I'm trying to get data from a MySQL table, but one of these errors comes up:
mysql_fetch_array () expects parameter 1, be resource, boolean given
or
mysqli_fetch_array () expects parameter 1 to be mysqli_result, boolean given
Here is my code:
$username = $_POST['username']; $password = $_POST['password']; $result = mysql_query("SELECT * FROM Users WHERE UserName LIKE $username"); while($row = mysql_fetch_array($result)) { echo $row['FirstName']; } 
This error is secondary. And in a properly designed application, it should not arise in principle.
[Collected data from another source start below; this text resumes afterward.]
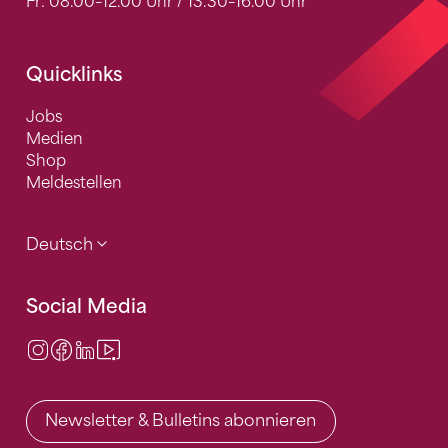
Fr: 08.00–12.00 Uhr / 13.30–16.00 Uhr
Quicklinks
Jobs
Medien
Shop
Meldestellen
Deutsch
Social Media
Instagram
Facebook
LinkedIn
Video Center
Newsletter & Bulletins abonnieren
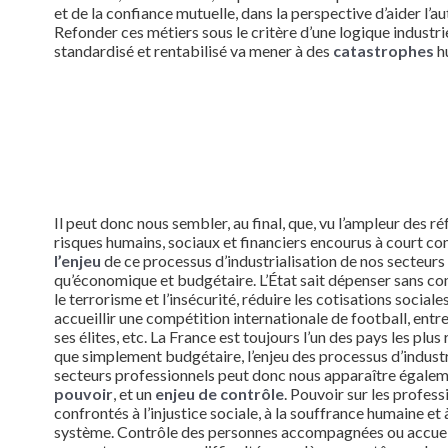
et de la confiance mutuelle, dans la perspective d’aider l’au
Refonder ces métiers sous le critère d’une logique industrie
standardisé et rentabilisé va mener à des
catastrophes
h
Il peut donc nous sembler, au final, que, vu l’ampleur des r
risques humains, sociaux et financiers encourus à court c
l’enjeu
de ce processus d’industrialisation de nos secteurs
qu’économique et budgétaire. L’État sait dépenser sans co
le terrorisme et l’insécurité, réduire les cotisations sociale
accueillir une compétition internationale de football, entret
ses élites, etc. La France est toujours l’un des pays les plu
que simplement budgétaire, l’enjeu des processus d’industr
secteurs professionnels peut donc nous apparaître égal
pouvoir
, et un
enjeu de contrôle
. Pouvoir sur les profe
confrontés à l’injustice sociale, à la souffrance humaine et à
système. Contrôle des personnes accompagnées ou accueil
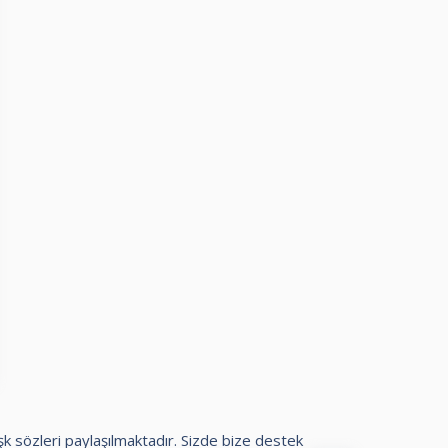
aşk sözleri paylaşılmaktadır. Sizde bize destek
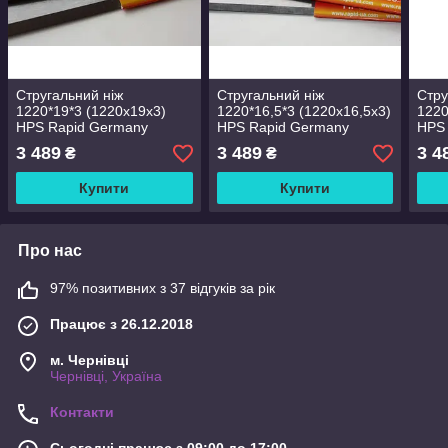
Стругальний ніж
Стругальний ніж
Стру
1220*19*3 (1220х19х3)
1220*16,5*3 (1220х16,5х3)
1220
HPS Rapid Germany
HPS Rapid Germany
HPS
3 489
3 489
3 4
₴
₴
Купити
Купити
Про нас
97% позитивних з 37 відгуків за рік
Працює з 26.12.2018
м. Чернівці
Чернівці, Україна
Контакти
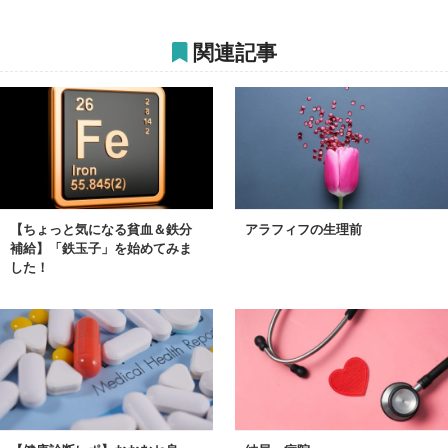
関連記事
【ちょっと気になる貧血＆鉄分
アラフィフの生理前
補給】「鉄玉子」を始めてみま
した！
It only signals that the previous function that executed the SQL query failed, but does not carry any information about the cause of the failure.
To avoid such errors in the code, it is necessary to check the result of the same previous function that performed the SQL query. But this should be done with the mind, and not in the way that non-specialists advise, for decades rewriting the same code from each other, not understanding its meaning and not interfering with the results of its work ( very deplorable ) in practice.
When calling the mysql_query() function, you should always check the result of its work. And if the function returned not a correct resource, but emptiness, then it is necessary, first, to receive an error message from mysql, and secondly, to translate it into a PHP error (this is a fundamental point that novice PHP users do not understand completely). And thirdly, it is very useful to add the request itself to the error message.
The mysql_error() function is responsible for the first, trigger_error() for the second, and for the third, you must always assign the request to a variable first. Thus, any mysql_query() call should look like this:
$sql = "SELECT ..."; $res = mysql_query($sql) or trigger_error(mysql_error()." in ". $sql); Thus, when an error occurs in the execution of the request, the PHP user will be immediately informed in the same way as about any other errors occurring in the script. And before the error "expects parameter" it no longer comes.
In principle, even better than trigger_error (), it would throw an exception. But since
throw new Exception() cannot be substituted so pretty via or in the same line;mysql extension has already lost all meaning, and the remaining two, mysqli and PDO are able to translate database errors into exceptions automatically ,suggesting exceptions for mysql_query() is somehow silly. But in any case, no matter how the error is handled, it must follow two immutable rules:
echo and die() !!! Database errors should always be translated to PHP errors and output where all others are output. If the site prohibits the display of errors in the browser, then database errors should not be an exception to this rule.You must read the error message.
It sounds commonplace, but surprisingly, none of the laypersons who give advice never mentions it! While reading the text of the error helps a hundred times better than shamanic gestures like "recount all quotes":
First, mysql will immediately tell you what the essence of the error is . If there is no table in the database to which we are accessing, or the entire server has completely dropped, then it is useless to recalculate the quotes.
Secondly, if the error is still in the syntax, then mysql will accurately indicate the place where to look for it - it will quote a piece of query that starts right after the error.
If the problem is still in syntax, and at the same time caused by the data sent to the request, then the Foolish Idea itself will "screen your values with mysql_real_escape_string() ". And even more stupid will use this feature to protect against SQL injection. It is not intended for this.
In order to permanently get rid of any problems associated with the variables passed to the query, you must stop inserting them directly into the query string. And to do this only through an intermediary , called "placeholder" .
A driver for working with a database through placeholders can be written on the basis of any API - be it mysql, mysqli or PDO. But since, firstly, for this you need to have special knowledge, and secondly, beginner PHP users are terribly afraid of any ready-made libraries, preferring to use only built-in language tools, they have only one choice left - PDO.
To translate database errors into PHP errors, mysqli does not need to check the result of each function. Instead, just write a line like this before the connection:
mysqli_report(MYSQLI_REPORT_ERROR | MYSQLI_REPORT_STRICT); and then all database errors will raise exceptions, which by default become fatal PHP errors and in this form will be available to the programmer.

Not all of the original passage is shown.